The same applies to the MST, which signed a deal with Lula in November 2003, in which he pledged to settle 430,000 families during his three-year mandate. To date, the Lula government has settled significantly fewer families than its conservative predecessor. Just 55,000 families have been settled in the last two years.

This is particularly worrying given that, according to MST leader Jose Pedro Stedile, if every family that needed land was settled on 15 hectares, they would still only occupy only half of the agricultural land currently unused in the country. This would not touch the ever shrinking Amazonian rain forest, which since Lula got into power has been deforested at a greater rate that before, something that has prompted the departure of the Green Party from his coalition government.

After finishing the 210-kilometre march and meeting Lula, one of the MST leaders, Roberto Baggio, confirmed that Lula agreed to honour his promises, and to show his goodwill, the president announced that the government will provide $270 million to immediately settle 115,000 families before the end of the year.

Lula also promised that nearly 2,000 landless farmers will be directly employed in the process of facilitating the resettlement of families and that there will be legislative changes to facilitate the expropriation of idle land from big landowners. However, there was no agreement on the creation of state loans to facilitate the creation of settlements.

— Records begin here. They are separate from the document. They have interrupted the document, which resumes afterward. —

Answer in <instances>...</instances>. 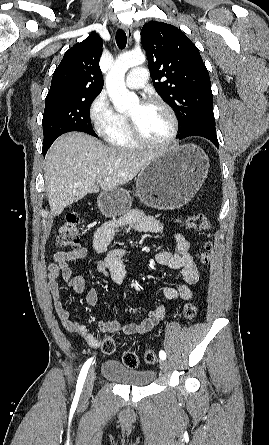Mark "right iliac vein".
Returning <instances> with one entry per match:
<instances>
[{
    "mask_svg": "<svg viewBox=\"0 0 269 445\" xmlns=\"http://www.w3.org/2000/svg\"><path fill=\"white\" fill-rule=\"evenodd\" d=\"M94 378H95V373H94V370H92L85 382L83 392H82L83 397L87 398L91 395L92 390H93V385H94Z\"/></svg>",
    "mask_w": 269,
    "mask_h": 445,
    "instance_id": "right-iliac-vein-1",
    "label": "right iliac vein"
}]
</instances>
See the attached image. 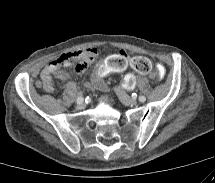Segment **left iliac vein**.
Returning <instances> with one entry per match:
<instances>
[{
    "instance_id": "4c4485c4",
    "label": "left iliac vein",
    "mask_w": 215,
    "mask_h": 183,
    "mask_svg": "<svg viewBox=\"0 0 215 183\" xmlns=\"http://www.w3.org/2000/svg\"><path fill=\"white\" fill-rule=\"evenodd\" d=\"M114 91L117 93V95L120 97L122 102L125 105H136L137 100L133 97H130L126 94V92L121 87H115Z\"/></svg>"
}]
</instances>
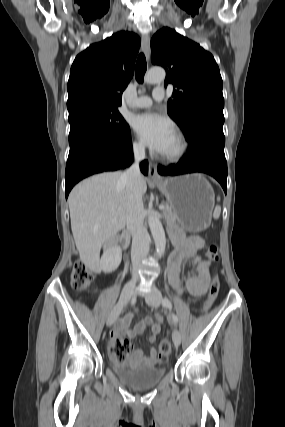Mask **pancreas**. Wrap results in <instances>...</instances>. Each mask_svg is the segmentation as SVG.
I'll use <instances>...</instances> for the list:
<instances>
[{
	"mask_svg": "<svg viewBox=\"0 0 285 427\" xmlns=\"http://www.w3.org/2000/svg\"><path fill=\"white\" fill-rule=\"evenodd\" d=\"M166 208L163 210V216L165 217V219L169 222V223H174L176 222V214L173 211L172 207L169 206L168 204H166L165 206Z\"/></svg>",
	"mask_w": 285,
	"mask_h": 427,
	"instance_id": "1",
	"label": "pancreas"
}]
</instances>
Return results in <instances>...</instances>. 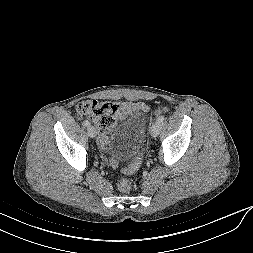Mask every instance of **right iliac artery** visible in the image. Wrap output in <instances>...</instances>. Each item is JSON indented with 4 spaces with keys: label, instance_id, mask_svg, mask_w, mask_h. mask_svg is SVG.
<instances>
[{
    "label": "right iliac artery",
    "instance_id": "right-iliac-artery-1",
    "mask_svg": "<svg viewBox=\"0 0 253 253\" xmlns=\"http://www.w3.org/2000/svg\"><path fill=\"white\" fill-rule=\"evenodd\" d=\"M83 125L86 126V127H89L90 126V122L87 121V120H85V121H83Z\"/></svg>",
    "mask_w": 253,
    "mask_h": 253
}]
</instances>
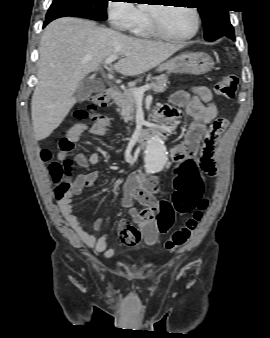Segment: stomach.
I'll return each mask as SVG.
<instances>
[{"label":"stomach","mask_w":270,"mask_h":338,"mask_svg":"<svg viewBox=\"0 0 270 338\" xmlns=\"http://www.w3.org/2000/svg\"><path fill=\"white\" fill-rule=\"evenodd\" d=\"M213 59L206 53H182L179 56L161 64L159 72L168 70L172 73H188L202 75L211 71Z\"/></svg>","instance_id":"1"}]
</instances>
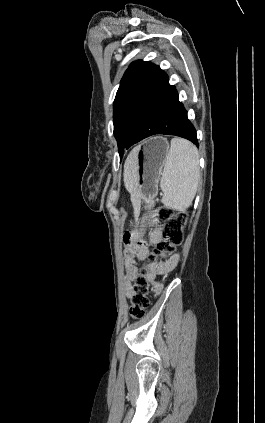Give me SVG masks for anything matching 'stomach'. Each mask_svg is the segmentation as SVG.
I'll return each instance as SVG.
<instances>
[{"instance_id":"1","label":"stomach","mask_w":265,"mask_h":423,"mask_svg":"<svg viewBox=\"0 0 265 423\" xmlns=\"http://www.w3.org/2000/svg\"><path fill=\"white\" fill-rule=\"evenodd\" d=\"M169 153L168 141L160 136L143 141L133 150L136 164V187L142 197L149 201L146 208L153 207V198L157 194V184Z\"/></svg>"}]
</instances>
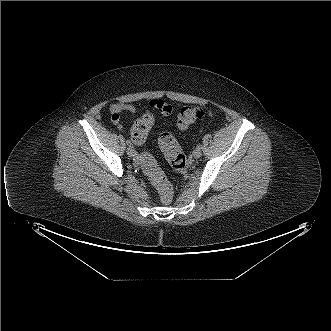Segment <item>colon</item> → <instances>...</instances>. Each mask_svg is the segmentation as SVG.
Instances as JSON below:
<instances>
[{"label": "colon", "instance_id": "5ec220e1", "mask_svg": "<svg viewBox=\"0 0 331 331\" xmlns=\"http://www.w3.org/2000/svg\"><path fill=\"white\" fill-rule=\"evenodd\" d=\"M204 112L196 106H185L177 115V123L180 128H187L202 118ZM154 116L151 113L143 114L137 119L132 128V140L136 144L145 142L153 126ZM160 149L166 156L169 165L176 171L186 169L188 161L176 138L168 132L161 133L158 138ZM141 168L149 178L151 184L157 189L160 201L168 204L173 199V188L165 174L159 168L155 159L147 153L141 155Z\"/></svg>", "mask_w": 331, "mask_h": 331}]
</instances>
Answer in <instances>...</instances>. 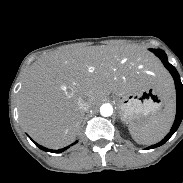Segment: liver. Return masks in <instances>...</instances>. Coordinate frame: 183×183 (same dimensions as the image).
<instances>
[{
  "label": "liver",
  "mask_w": 183,
  "mask_h": 183,
  "mask_svg": "<svg viewBox=\"0 0 183 183\" xmlns=\"http://www.w3.org/2000/svg\"><path fill=\"white\" fill-rule=\"evenodd\" d=\"M145 64L165 99L172 95L168 74L149 55L131 47L90 46L50 53L29 68L19 95L20 119L29 135L53 149L71 144L78 135L84 111L80 98L96 106L115 93L130 91L133 64Z\"/></svg>",
  "instance_id": "liver-1"
}]
</instances>
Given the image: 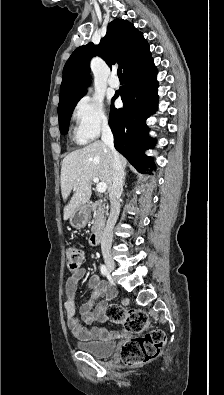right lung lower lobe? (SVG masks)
<instances>
[{"label":"right lung lower lobe","mask_w":224,"mask_h":395,"mask_svg":"<svg viewBox=\"0 0 224 395\" xmlns=\"http://www.w3.org/2000/svg\"><path fill=\"white\" fill-rule=\"evenodd\" d=\"M156 74L150 51L130 65L124 71L125 86L112 98L109 119L115 148L142 173L147 166L153 168L152 160L144 151L154 144L148 136L146 119L156 109ZM119 95L123 108L116 109L113 102Z\"/></svg>","instance_id":"obj_1"}]
</instances>
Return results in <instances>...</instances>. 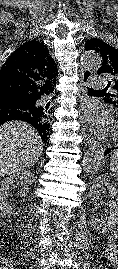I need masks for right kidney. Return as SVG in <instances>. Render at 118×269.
Returning a JSON list of instances; mask_svg holds the SVG:
<instances>
[{"label":"right kidney","mask_w":118,"mask_h":269,"mask_svg":"<svg viewBox=\"0 0 118 269\" xmlns=\"http://www.w3.org/2000/svg\"><path fill=\"white\" fill-rule=\"evenodd\" d=\"M34 181V174L30 171L18 172L5 178L0 184V215L11 214L12 207L9 204L10 189L12 186L20 185V194L25 196L29 192V186Z\"/></svg>","instance_id":"right-kidney-1"}]
</instances>
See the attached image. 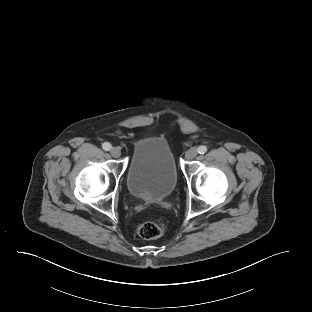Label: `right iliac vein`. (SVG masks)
<instances>
[{
    "instance_id": "63e3f726",
    "label": "right iliac vein",
    "mask_w": 312,
    "mask_h": 312,
    "mask_svg": "<svg viewBox=\"0 0 312 312\" xmlns=\"http://www.w3.org/2000/svg\"><path fill=\"white\" fill-rule=\"evenodd\" d=\"M110 154L113 157L118 158L121 155V151H120V149L118 147H112L111 150H110Z\"/></svg>"
}]
</instances>
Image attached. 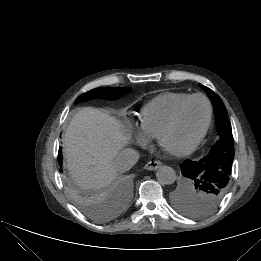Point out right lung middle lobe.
<instances>
[{
  "label": "right lung middle lobe",
  "mask_w": 261,
  "mask_h": 261,
  "mask_svg": "<svg viewBox=\"0 0 261 261\" xmlns=\"http://www.w3.org/2000/svg\"><path fill=\"white\" fill-rule=\"evenodd\" d=\"M131 88H110V87H101V88H96L92 89L87 93L82 94L76 99V102L79 101H85L93 98H107V99H117L122 97L123 95L127 94ZM73 197L79 204V206L89 215H94V212L90 207L86 206L80 200V198L73 192Z\"/></svg>",
  "instance_id": "dd1d6c3e"
}]
</instances>
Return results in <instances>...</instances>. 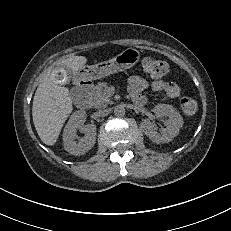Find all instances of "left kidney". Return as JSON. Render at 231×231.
Wrapping results in <instances>:
<instances>
[{
	"instance_id": "obj_1",
	"label": "left kidney",
	"mask_w": 231,
	"mask_h": 231,
	"mask_svg": "<svg viewBox=\"0 0 231 231\" xmlns=\"http://www.w3.org/2000/svg\"><path fill=\"white\" fill-rule=\"evenodd\" d=\"M157 118L167 117L166 128L157 132L154 124L150 120H143L140 124L141 129L154 143H168L179 134L183 126V119L176 109L167 104H157L153 109Z\"/></svg>"
}]
</instances>
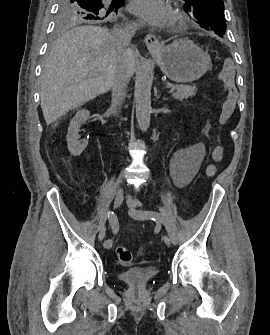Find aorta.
I'll return each mask as SVG.
<instances>
[{
    "label": "aorta",
    "mask_w": 270,
    "mask_h": 335,
    "mask_svg": "<svg viewBox=\"0 0 270 335\" xmlns=\"http://www.w3.org/2000/svg\"><path fill=\"white\" fill-rule=\"evenodd\" d=\"M151 86L149 68H142L141 72L137 74L134 98L138 126L143 132L148 130L150 124Z\"/></svg>",
    "instance_id": "1"
}]
</instances>
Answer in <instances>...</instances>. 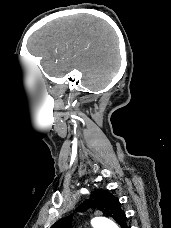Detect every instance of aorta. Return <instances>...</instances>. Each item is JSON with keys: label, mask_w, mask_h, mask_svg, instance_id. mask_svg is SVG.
I'll list each match as a JSON object with an SVG mask.
<instances>
[{"label": "aorta", "mask_w": 171, "mask_h": 228, "mask_svg": "<svg viewBox=\"0 0 171 228\" xmlns=\"http://www.w3.org/2000/svg\"><path fill=\"white\" fill-rule=\"evenodd\" d=\"M93 228H118L116 223L105 217H96L91 221Z\"/></svg>", "instance_id": "obj_1"}]
</instances>
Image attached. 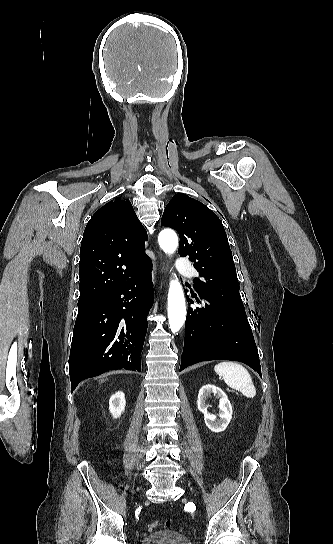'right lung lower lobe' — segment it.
Here are the masks:
<instances>
[{
    "label": "right lung lower lobe",
    "mask_w": 333,
    "mask_h": 544,
    "mask_svg": "<svg viewBox=\"0 0 333 544\" xmlns=\"http://www.w3.org/2000/svg\"><path fill=\"white\" fill-rule=\"evenodd\" d=\"M152 264L98 306L78 313L69 357L72 391L108 370L141 371L147 316L153 304Z\"/></svg>",
    "instance_id": "98d812e1"
}]
</instances>
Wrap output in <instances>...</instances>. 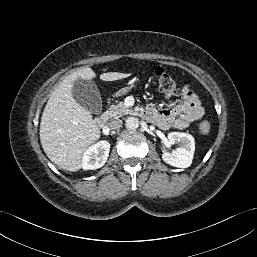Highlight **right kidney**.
Listing matches in <instances>:
<instances>
[{
	"instance_id": "obj_1",
	"label": "right kidney",
	"mask_w": 257,
	"mask_h": 257,
	"mask_svg": "<svg viewBox=\"0 0 257 257\" xmlns=\"http://www.w3.org/2000/svg\"><path fill=\"white\" fill-rule=\"evenodd\" d=\"M110 144L107 141H100L88 149L83 154L82 168L84 170H95L102 167L109 156Z\"/></svg>"
}]
</instances>
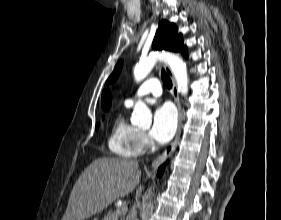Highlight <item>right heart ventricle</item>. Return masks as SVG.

Stedile argues that the three obstacles to moving forward with agrarian reform are: state structures that are organised to respond to the interests of the rich; the influence of agribusiness; and economic policies that continue the trend towards the concentration of wealth, such as high interest rates, fiscal adjustment and priority on the export sector.

While the demonstrators waited for the result of the negotiations between the government and MST leaders, they used their time to demand an end to US intervention in Iraq, Cuba, Venezuela and Haiti. There was solidarity with the Palestinian struggle and a call for an Israeli withdrawal from the Occupied Territories.

However, for many the problem is not foreign intervention in Brazilian politics, but that the PT hasn't changed the state; instead, the state is changing the PT. At its national assembly meeting on 11 April, the PT leadership voted in favour of the "Basis for a Project for Brazil" platform, which entrenched the government's neo-liberal policies in the party's policy platform.

The platform argues that "fiscal equilibrium" and "economic stability" are essential pillars for Brazil's economic development. This replaces the last party platform adopted in 2001, before the elections, which talked of a "rupture" with neo-liberalism. Approved by 60% of the vote, the new platform will have to go to a December national party congress to be ratified.

A minority of social organisations, unions and other progressive activists have already decided that the PT is not worth working within. This minority is significant: more than 100 PT militants, including leading trade union members, intellectuals, liberation theologians, social movement activists and even founders of the party, signed a "Time for a Break" statement at the World Social Forum (WSF) in January this year, calling for a split.

Explaining the reasons for the call, Jorge Martins, one of the promoters of the statement and a national executive member of the national trade union federation, CUT, said that the left had fought for the last two years, thinking it could turn the government to the left, "but we lost every battle".

A number of the signatories have joined the Party for Socialism and Liberty (PSOL), formed in June of last year, following the expulsion of three PT parliamentarians for their public opposition to government cuts to public sector pensions.

At the World Social Forum, more than 350 activists declared themselves to be a public faction of PT "dissidents", noting that although they would no longer accept party discipline, they believed there was still space for a showdown. The party's December national congress could be the site for this battle.